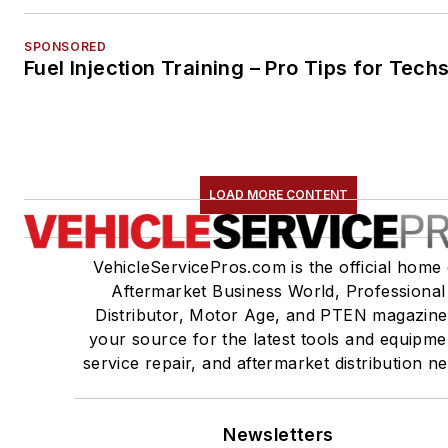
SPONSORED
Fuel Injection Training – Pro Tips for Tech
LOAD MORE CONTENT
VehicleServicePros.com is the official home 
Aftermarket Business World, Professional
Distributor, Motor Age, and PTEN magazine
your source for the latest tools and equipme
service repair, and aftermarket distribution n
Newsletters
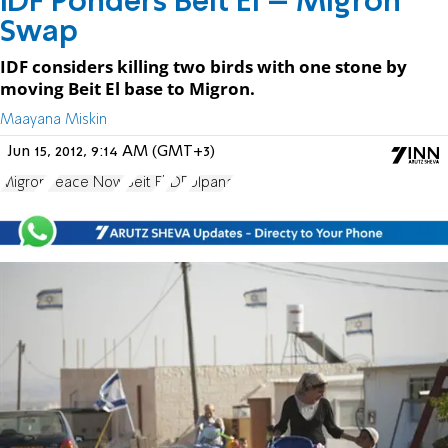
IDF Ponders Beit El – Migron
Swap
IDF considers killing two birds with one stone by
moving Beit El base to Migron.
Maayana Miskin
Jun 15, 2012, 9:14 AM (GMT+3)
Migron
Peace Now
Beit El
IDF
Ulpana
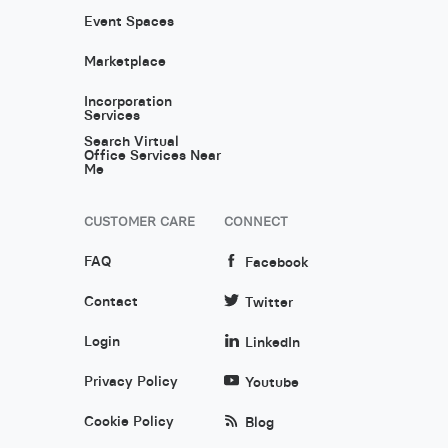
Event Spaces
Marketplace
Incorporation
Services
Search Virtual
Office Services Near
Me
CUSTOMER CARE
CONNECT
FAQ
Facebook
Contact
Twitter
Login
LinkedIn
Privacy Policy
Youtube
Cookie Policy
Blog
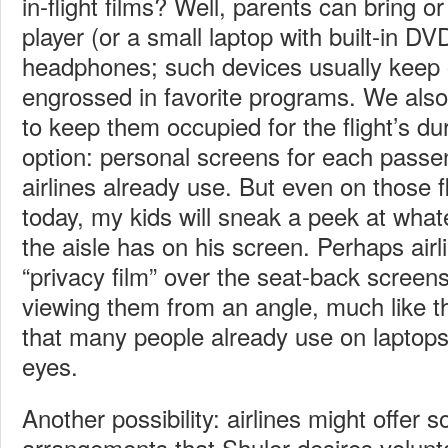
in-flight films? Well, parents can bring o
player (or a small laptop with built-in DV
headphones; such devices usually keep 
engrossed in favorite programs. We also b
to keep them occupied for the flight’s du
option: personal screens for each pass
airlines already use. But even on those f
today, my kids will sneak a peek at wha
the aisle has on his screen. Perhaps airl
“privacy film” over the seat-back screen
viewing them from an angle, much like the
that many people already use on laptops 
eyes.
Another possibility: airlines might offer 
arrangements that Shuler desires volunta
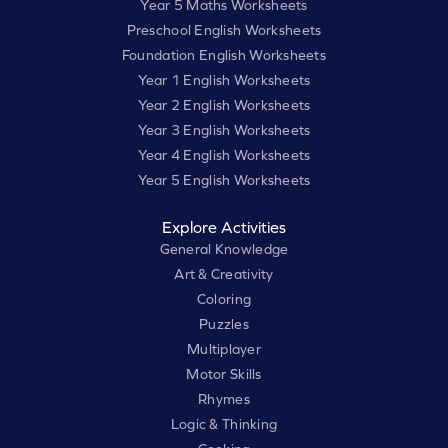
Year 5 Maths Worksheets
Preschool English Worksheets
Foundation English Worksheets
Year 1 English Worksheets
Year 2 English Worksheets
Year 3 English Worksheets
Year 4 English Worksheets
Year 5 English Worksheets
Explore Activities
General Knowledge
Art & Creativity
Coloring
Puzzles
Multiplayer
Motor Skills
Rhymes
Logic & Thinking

+-------+

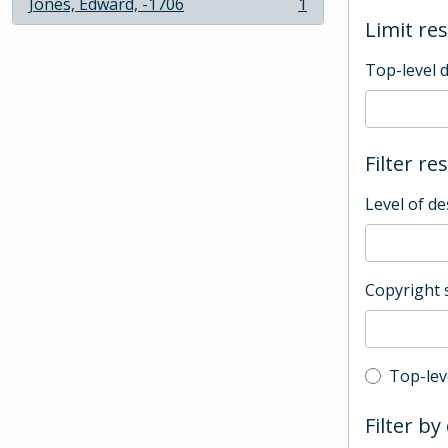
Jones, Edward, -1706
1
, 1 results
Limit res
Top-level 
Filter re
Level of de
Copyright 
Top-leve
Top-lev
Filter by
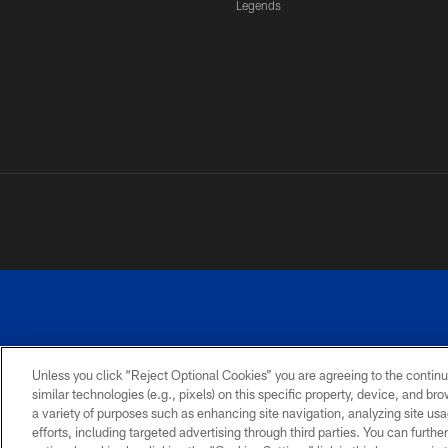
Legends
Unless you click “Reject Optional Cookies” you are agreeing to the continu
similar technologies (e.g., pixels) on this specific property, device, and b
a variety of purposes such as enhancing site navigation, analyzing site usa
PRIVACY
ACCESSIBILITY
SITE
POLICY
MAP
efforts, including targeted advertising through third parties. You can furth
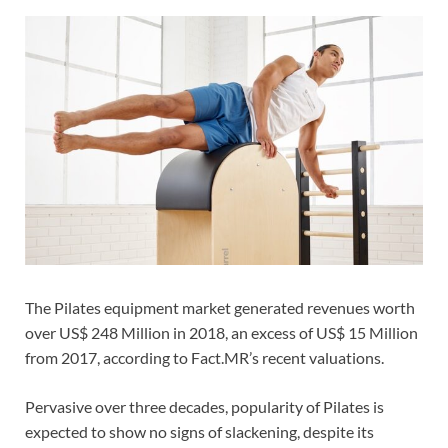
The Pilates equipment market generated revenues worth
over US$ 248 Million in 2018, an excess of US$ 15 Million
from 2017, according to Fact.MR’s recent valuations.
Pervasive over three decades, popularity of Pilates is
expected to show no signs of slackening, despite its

+-------+

What is needed: The lines needed are those in the data above that hold the string "with"; copy each of them.

Result below:
IDF considers killing two birds with one stone by
player (or a small laptop with built-in DV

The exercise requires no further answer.